Ryan voiced concern that the exclusion of small businesses from AI-driven discovery systems could have a ripple effect on the economy and conservation.
“Fewer bookings equates to less revenue circulating through rural economies, fewer jobs created in conservation areas, fewer opportunities for community-based tourism and, ultimately, fewer reasons to keep protecting wild spaces.”
How should the industry respond?
Ryan stressed that AI is here to stay so urgent action is needed to incorporate the unique stories of Africa’s tourism sector into the new search model.
He suggested building new digital pipelines created not just to tell stories but to feed into structured, machine-readable data.
“The rules have changed and so must our infrastructure. We can no longer afford to rely solely on SEO, social media and traditional content marketing to get our products in front of travellers.”
He suggested the syndication of African content into AI models, and the formation of partnerships with developers and global platforms.
“This ensures that we are shaping – not just reacting to – the datasets that are being trained. If the machine is going to answer on our behalf, then we must be present inside its memory.”
A joint effort
The competitive landscape of the traditional digital marketing model – where businesses, lodges and DMCs fight for SEO rankings and advertising attention – requires a shift to a more collaborative approach, according to Ryan.
“In a single-answer world, competing for space becomes self-defeating. The more we fragment, the less we are seen. We must start thinking as an ecosystem. That means cross-linking products and services, building networked presence across regions and categories, and sharing content, data and expertise in service of the whole as part of a unified value chain.”

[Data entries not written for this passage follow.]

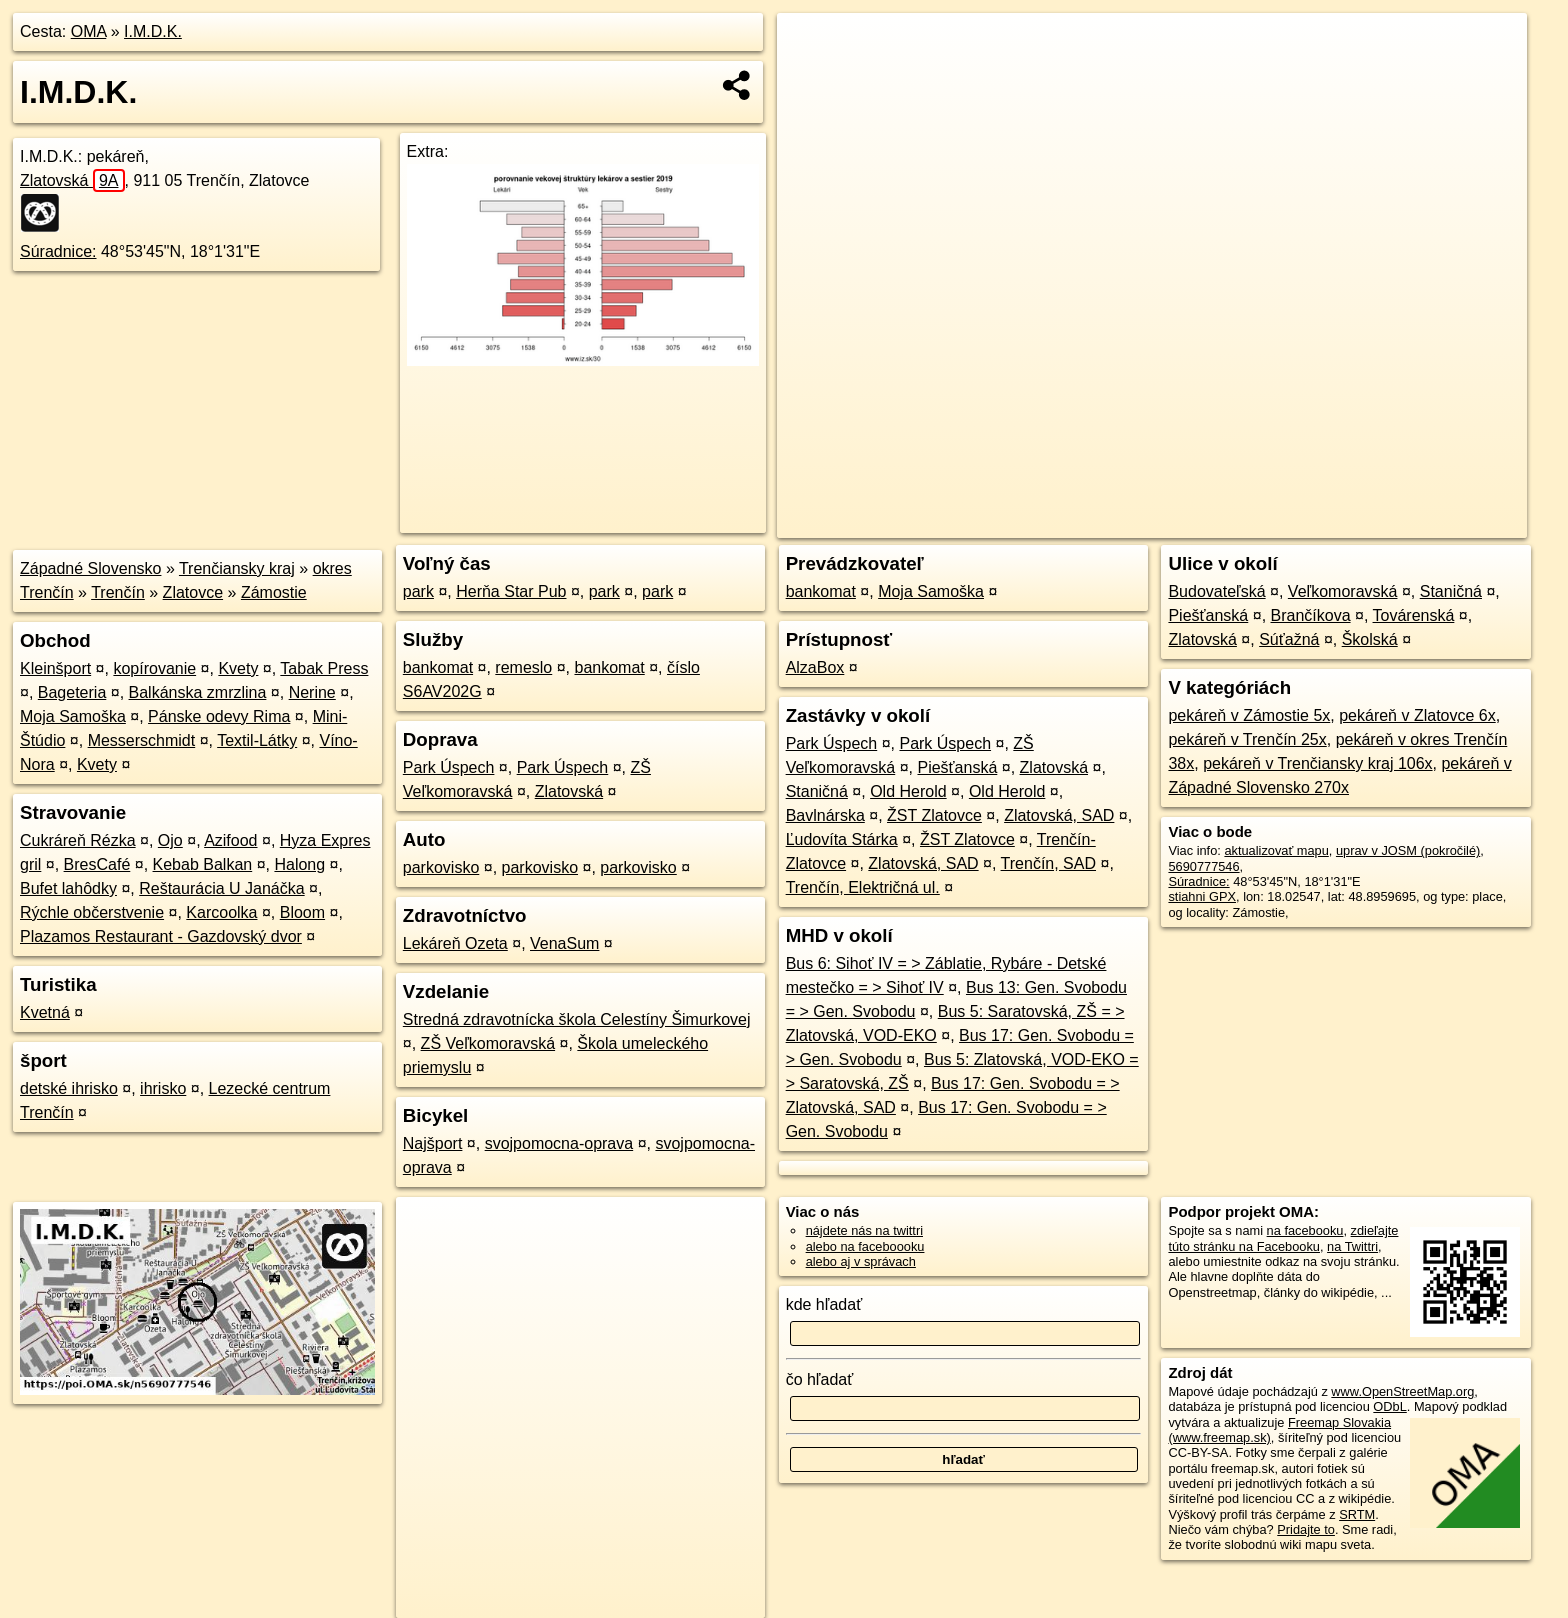 This screenshot has width=1568, height=1618. I want to click on Textil-Látky, so click(257, 740).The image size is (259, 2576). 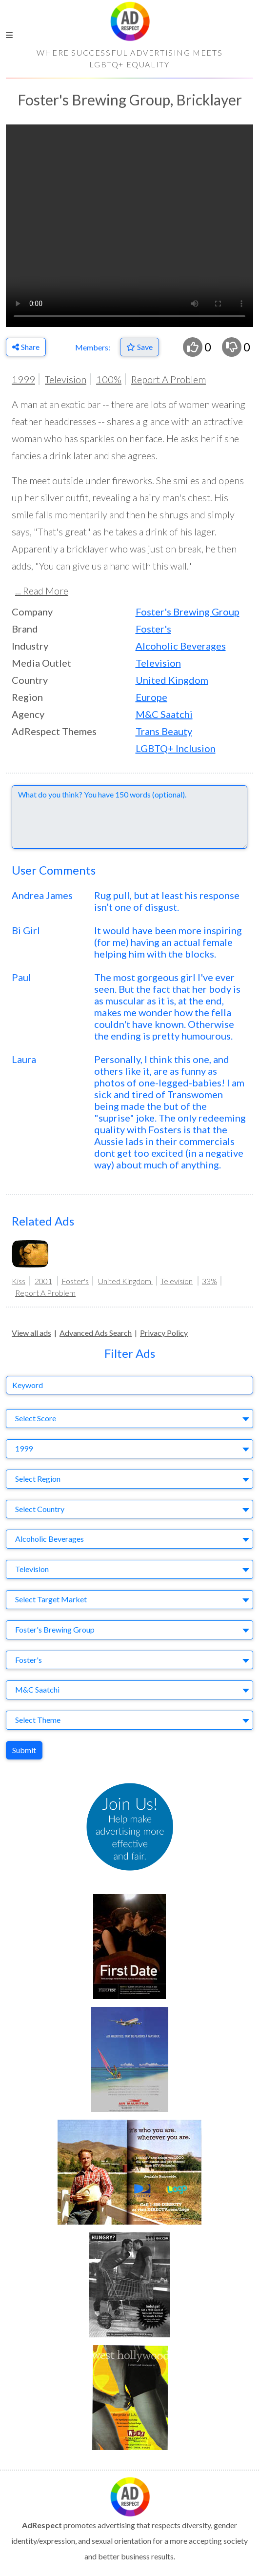 What do you see at coordinates (168, 379) in the screenshot?
I see `Report A Problem` at bounding box center [168, 379].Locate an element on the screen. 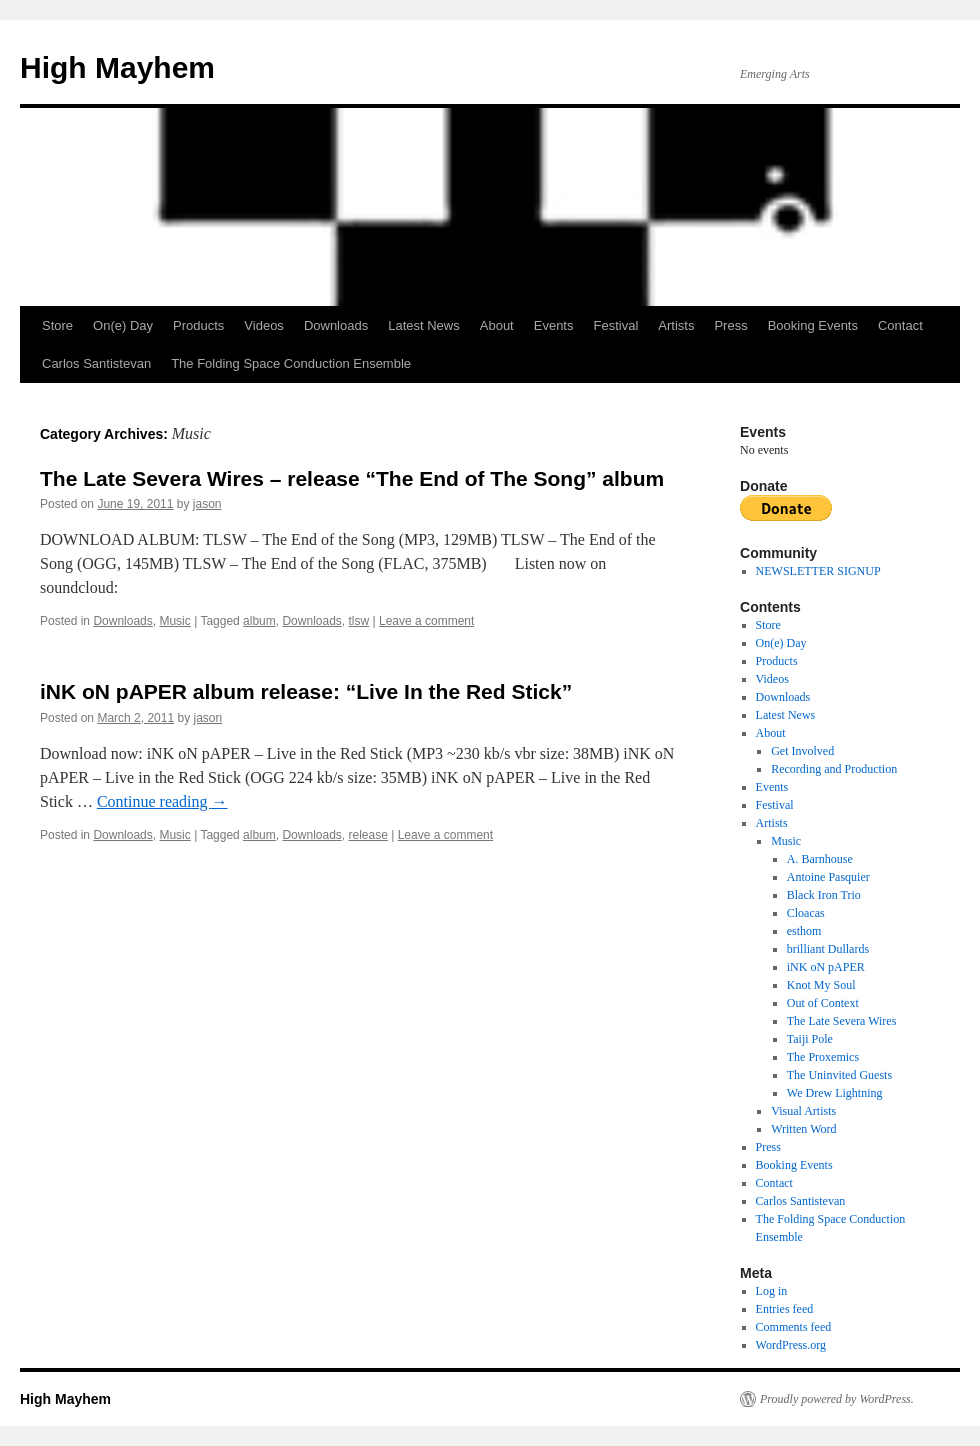 This screenshot has width=980, height=1446. Taiji Pole is located at coordinates (810, 1039).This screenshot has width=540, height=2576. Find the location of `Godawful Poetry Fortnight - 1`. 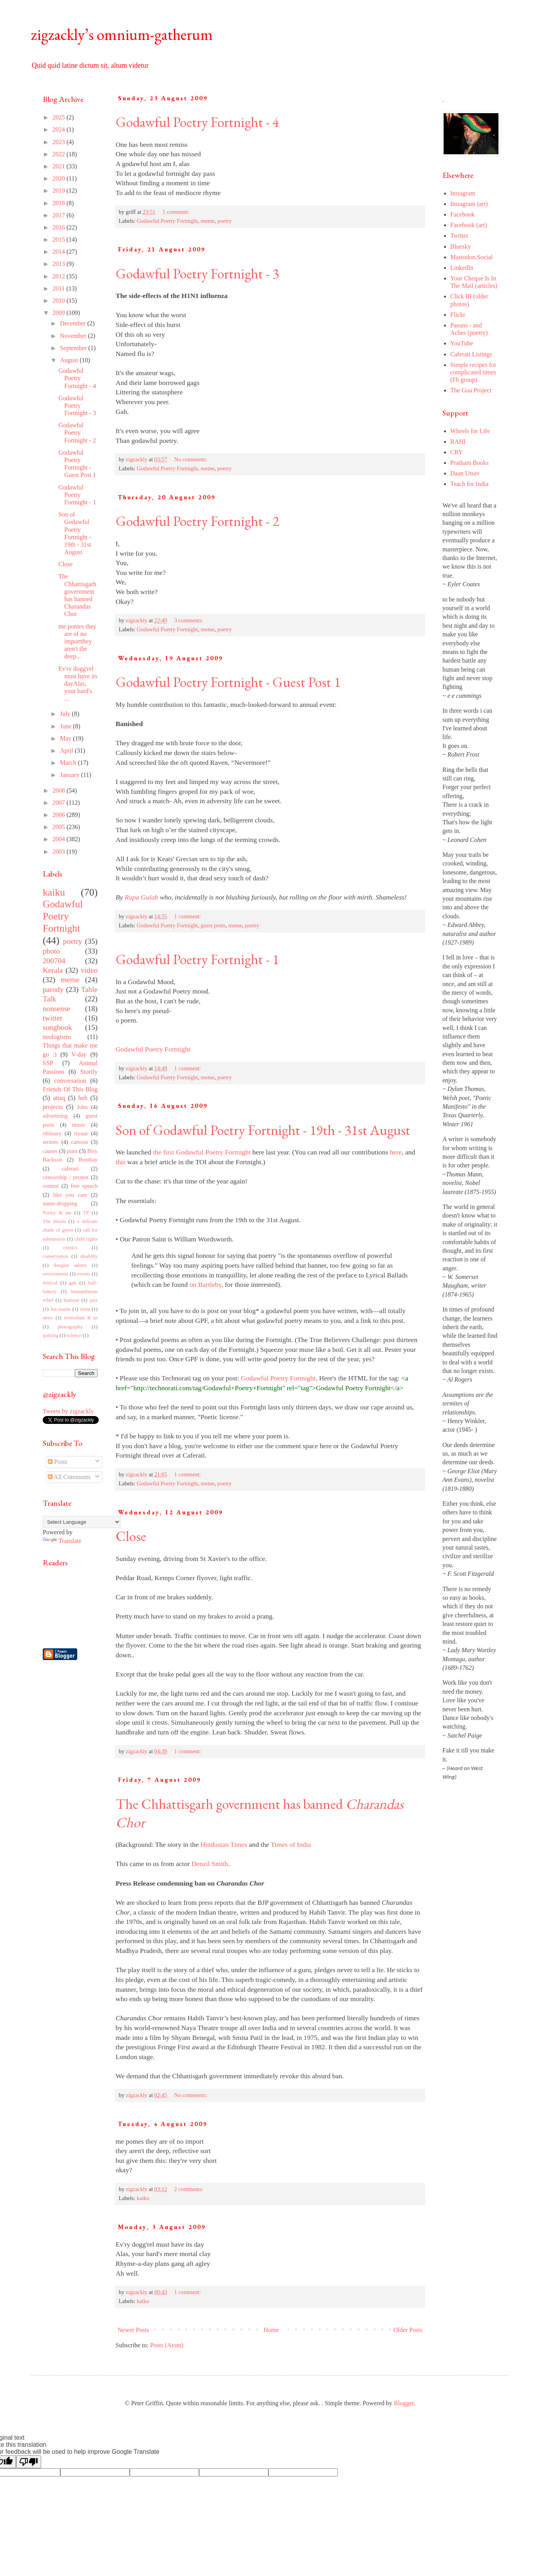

While Africa’s safari industry has perfected the art of striking and emotionally evocative campaigns, Ryan pointed out that this is purposeless if it isn’t visible.
“We now need to design for discoverability. That means understanding how AI summarises, cites, recommends and prioritises. It means creating content that can be referenced and recombined. And optimising not just for search but for response.”
Ryan called on destination marketing organisations to develop strategies for national visibility.
“This cannot be left to the private sector alone. We need leadership, investment and urgency. Our tourism budgets should no longer be focused exclusively on top-of-funnel awareness. We have awareness. What we lack – critically – is integration into the platforms that matter,” said Ryan, calling for the development of structured content libraries and the formation of partnerships with global AI companies.